The documentation about how GradientBoundaryConditions are implemented suggests that the user specifies a value $\gamma$ as the boundary-normal component of the gradient vector (with an implied outward-normal orientation), $\gamma = \hat{\mathbf{n}} \cdot \nabla c = \gamma$.

By contrast, my reading of the source code is that the GradientBoundaryConditions are used to specify $\hat{\mathbf{x}}_{i} \cdot \nabla c = \gamma$.

Because the outward unit normal vector at the right boundaries point in the same directions as the coordinate unit vectors, the two implementations give the same answer anyway: $\hat{\mathbf{x}}_{i} \cdot \nabla c = \hat{\mathbf{n}} \cdot \nabla c$.
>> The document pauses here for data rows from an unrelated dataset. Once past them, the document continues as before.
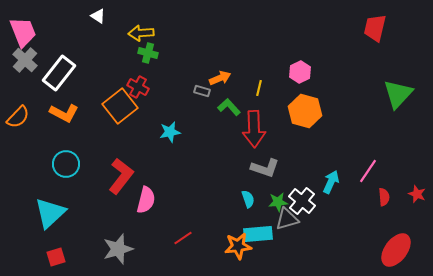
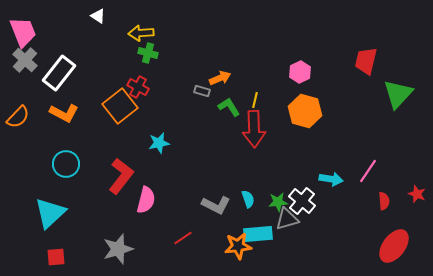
red trapezoid: moved 9 px left, 33 px down
yellow line: moved 4 px left, 12 px down
green L-shape: rotated 10 degrees clockwise
cyan star: moved 11 px left, 11 px down
gray L-shape: moved 49 px left, 37 px down; rotated 8 degrees clockwise
cyan arrow: moved 3 px up; rotated 75 degrees clockwise
red semicircle: moved 4 px down
red ellipse: moved 2 px left, 4 px up
red square: rotated 12 degrees clockwise
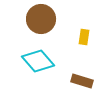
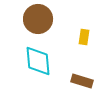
brown circle: moved 3 px left
cyan diamond: rotated 36 degrees clockwise
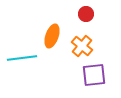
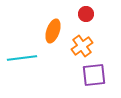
orange ellipse: moved 1 px right, 5 px up
orange cross: rotated 15 degrees clockwise
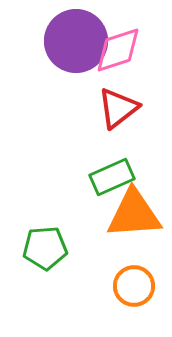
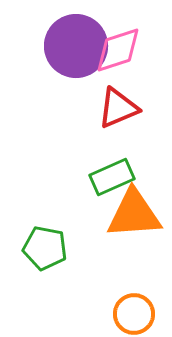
purple circle: moved 5 px down
red triangle: rotated 15 degrees clockwise
green pentagon: rotated 15 degrees clockwise
orange circle: moved 28 px down
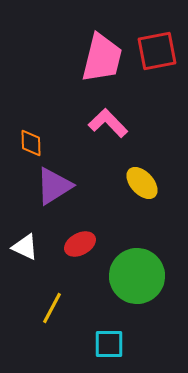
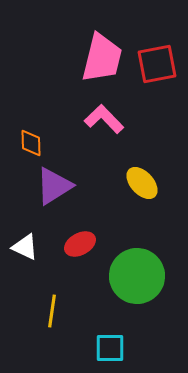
red square: moved 13 px down
pink L-shape: moved 4 px left, 4 px up
yellow line: moved 3 px down; rotated 20 degrees counterclockwise
cyan square: moved 1 px right, 4 px down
@inline function right_gradient(i, j, k, ibg, κ, Δ, bc::VBC, c, clock, fields)
    cᵇ = getbc(bc, i, j, k, ibg, clock, fields)
    cⁱʲᵏ = @inbounds c[i, j, k]
    return 2 * (cᵇ - cⁱʲᵏ) / Δ
end

@inline function _east_ib_flux(i, j, k, ibg, bc::VBCorGBC, (LX, LY, LZ), c, closure::ASD, K, id, clock, fields)
    Δ = Δx(index_right(i, LX), j, k, ibg, LX, LY, LZ)
    κ = h_diffusivity(i, j, k, ibg, flip(LX), LY, LZ, closure, K, id, clock)
    ∇c = right_gradient(i, j, k, ibg, κ, Δ, bc, c, clock, fields)
    return - κ * ∇c
end

The problem arises for the left boundary, where the gradient is implemented with as $\hat{\mathbf{x}}_{i} \cdot \nabla c = \gamma$, which has the opposite sign of $\hat{\mathbf{n}} \cdot \nabla c$ because the outward vector at the left boundaries point in the direction of $-\hat{\mathbf{x}}_{i}$.

@inline function left_gradient(i, j, k, ibg, κ, Δ, bc::VBC, c, clock, fields)
    cᵇ = getbc(bc, i, j, k, ibg, clock, fields)
    cⁱʲᵏ = @inbounds c[i, j, k]
    return 2 * (cⁱʲᵏ - cᵇ) / Δ
end

@inline function _west_ib_flux(i, j, k, ibg, bc::VBCorGBC, (LX, LY, LZ), c, closure::ASD, K, id, clock, fields)
    Δ = Δx(index_left(i, LX), j, k, ibg, LX, LY, LZ)
    κ = h_diffusivity(i, j, k, ibg, flip(LX), LY, LZ, closure, K, id, clock)
    ∇c = left_gradient(i, j, k, ibg, κ, Δ, bc, c, clock, fields)
    return - κ * ∇c
end

A similar subtlety applies to the sign convention of user-specified fluxes, as explained in the documentation:

and commented in a relevant part of the source code:

##### Very Important Note: For FluxBoundaryCondition,
##### we assume fluxes are directed along the "inward-facing normal".
##### For example, east_immersed_flux = - user_flux.
##### With this convention, positive fluxes _increase_ boundary-adjacent
##### cell values, and negative fluxes _decrease_ them.
#####

[hdrake]

Contributing to my confusion is that I think the documentation has a typo in that there is a sign error between equations (3) and (4) of the description of the implementation of the Gradient Boundary Condition. I think $c{i,j,0}$ and $c{i,j,1}$ should maybe be swapped in eq. (3)?